Maybe this is one of the real inherent goods that gaming can have on people. The activity of learning a new system of rules (about anything) and practicing them to the point where it is all internalized and done unthinkingly is relatively rare outside of gaming. In fact, gamers are probably one of the few groups of people who are willing to engage in new rule learning on a regular basis. Most folks need a pretty compelling reason to spend that kind of time learning something (e.g. the reluctance to change to new operating systems, web browsers, etc.).

This could be the thread that gives some sort of unification to gamers despite the disparate games they play. In fact it's because we play such disparate games that prepares us to learn and internalize rules very quickly. When I teach about the notion of Zen or internalized embodiment and control of artifacts I'm constantly strapped for examples - usually sports, musical instruments, or driving a car come to mine. Unfortunately these examples are often muddled by time - I don't really remember what it was like learning to drive a car and having to think about every movement, it was too long ago. Similarly for my students, unless one of them happens to have learned something new relatively recently they might have to struggle to find a meaningful relationship to the concept. Perhaps in the future I'll call out the gamers in the class ^_^

Dave said...

There is one very serious consequence to playing a game without thinking about it: When you turn the game off, you will not be able to *stop* thinking about it.

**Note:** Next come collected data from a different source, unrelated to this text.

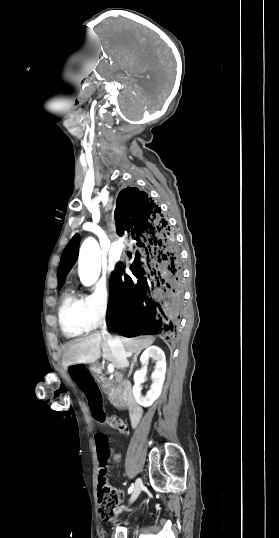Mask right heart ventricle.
I'll return each instance as SVG.
<instances>
[{"label": "right heart ventricle", "mask_w": 279, "mask_h": 538, "mask_svg": "<svg viewBox=\"0 0 279 538\" xmlns=\"http://www.w3.org/2000/svg\"><path fill=\"white\" fill-rule=\"evenodd\" d=\"M54 222L55 224L61 222L58 213L54 215ZM92 228L90 225L85 229L91 230ZM58 318L61 330L67 337L78 336L89 331L91 328L86 316V297L75 294L72 288L68 289L59 305Z\"/></svg>", "instance_id": "obj_1"}]
</instances>
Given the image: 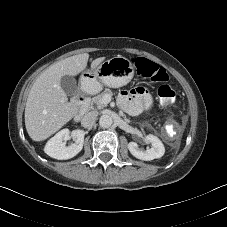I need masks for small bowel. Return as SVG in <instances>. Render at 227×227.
I'll list each match as a JSON object with an SVG mask.
<instances>
[{"label":"small bowel","instance_id":"1","mask_svg":"<svg viewBox=\"0 0 227 227\" xmlns=\"http://www.w3.org/2000/svg\"><path fill=\"white\" fill-rule=\"evenodd\" d=\"M119 105L130 115L136 116L143 110H149L152 101L149 93L144 88H136L132 91H122L118 97Z\"/></svg>","mask_w":227,"mask_h":227}]
</instances>
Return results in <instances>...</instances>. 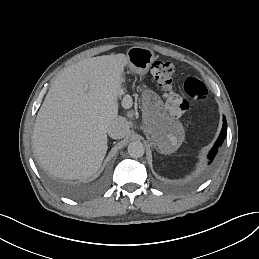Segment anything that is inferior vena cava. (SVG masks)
I'll return each mask as SVG.
<instances>
[{"instance_id":"obj_1","label":"inferior vena cava","mask_w":259,"mask_h":259,"mask_svg":"<svg viewBox=\"0 0 259 259\" xmlns=\"http://www.w3.org/2000/svg\"><path fill=\"white\" fill-rule=\"evenodd\" d=\"M129 131V123L125 117L118 116L109 123L107 132L113 139H120L126 136Z\"/></svg>"}]
</instances>
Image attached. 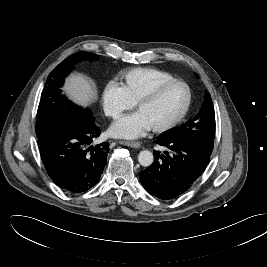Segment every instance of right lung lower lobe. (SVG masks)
Here are the masks:
<instances>
[{
	"mask_svg": "<svg viewBox=\"0 0 267 267\" xmlns=\"http://www.w3.org/2000/svg\"><path fill=\"white\" fill-rule=\"evenodd\" d=\"M100 134L93 119L75 127L60 124L39 142L48 175L64 191L86 192L99 182L109 152L108 142L96 144Z\"/></svg>",
	"mask_w": 267,
	"mask_h": 267,
	"instance_id": "98d812e1",
	"label": "right lung lower lobe"
}]
</instances>
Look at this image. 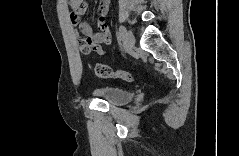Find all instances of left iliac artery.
<instances>
[{"label":"left iliac artery","mask_w":239,"mask_h":156,"mask_svg":"<svg viewBox=\"0 0 239 156\" xmlns=\"http://www.w3.org/2000/svg\"><path fill=\"white\" fill-rule=\"evenodd\" d=\"M125 32H126L125 27L120 26V28H119V40H122L124 38Z\"/></svg>","instance_id":"left-iliac-artery-1"}]
</instances>
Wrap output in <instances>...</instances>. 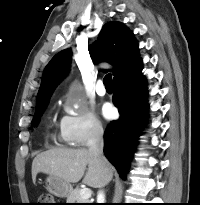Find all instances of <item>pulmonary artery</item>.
I'll list each match as a JSON object with an SVG mask.
<instances>
[{
    "label": "pulmonary artery",
    "instance_id": "1",
    "mask_svg": "<svg viewBox=\"0 0 200 205\" xmlns=\"http://www.w3.org/2000/svg\"><path fill=\"white\" fill-rule=\"evenodd\" d=\"M95 90L99 96H104L106 94V89L101 80L97 82Z\"/></svg>",
    "mask_w": 200,
    "mask_h": 205
}]
</instances>
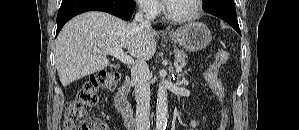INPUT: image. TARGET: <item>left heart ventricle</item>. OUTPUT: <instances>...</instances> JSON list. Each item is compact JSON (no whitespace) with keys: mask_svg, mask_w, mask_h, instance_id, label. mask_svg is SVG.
I'll return each mask as SVG.
<instances>
[{"mask_svg":"<svg viewBox=\"0 0 299 130\" xmlns=\"http://www.w3.org/2000/svg\"><path fill=\"white\" fill-rule=\"evenodd\" d=\"M169 12L173 15H183L193 9V0H173L168 2Z\"/></svg>","mask_w":299,"mask_h":130,"instance_id":"left-heart-ventricle-1","label":"left heart ventricle"}]
</instances>
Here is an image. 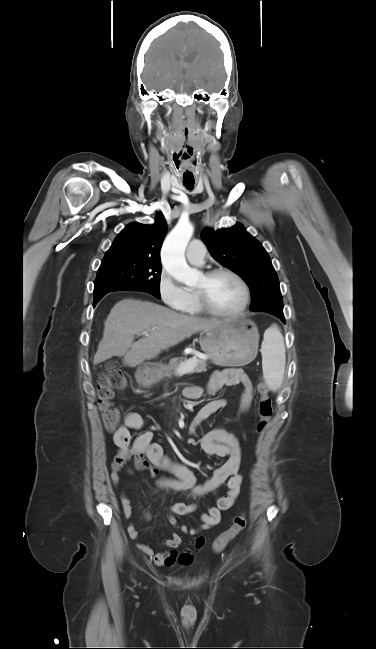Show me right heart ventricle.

Almost every game player has experienced those waking dreams of Tetris or Bejeweled (for me the worst was Dr. Mario) playing incessantly somewhere in the back of our consciousness for days at a stretch. In my experience, there is an almost perfect correlation between "games that are best played by your unconscious brain" and "games that your unconscious brain won't shut the hell up about for the rest of the day!".

Iroquois Pliskin said...

@julian: I have consulted with my lady friend and she says there is nothing "haphazard" about her strategy. I dunno if this is true, but if it is it just means that she is significantly better at on-the-fly thinking than I. My feeling is that you can get further by just making a pile quickly, because then you can get some large clears pretty quick and get a jump on your apponent. I know that she whup me without putting much conscious effort into it.

@toaster: I'm sure that all that separates me from conquering "Jordan" on expert is some advanced level of brain impairment. Ah well. And it's true that I'll often drift off in the middle of Strutter and mull over some personal issue that bothers me. Maybe it's a benefit of these games that they kind of put your mind is this frame of contemplation.

@Kylie: I have similar experiences with a lot of puzzle-type games, where I bang my head against them again and again without success, and then when I pick them back up the next day all the difficulties suddenly fall away. My basic policy with "Braid" a while back was to sleep on it, and it totally worked. (this also works with crossword puzzles. strange, no?)

Steve Amodio said...

So I'm late to the party here but after doing a post on the scientific explanation behind the therapeutic feeling of Tetris this post had my mind cranking, didn't get to put anything together until today, though.

I won't call it a response, but a sort of scientific tangent is here. Essentially I go off of the thoughtless expertise that you got after in regards to Lumines. Obviously I take it in the direction of Tetris, but I think the conclusion could apply to more or less any game that can be automated.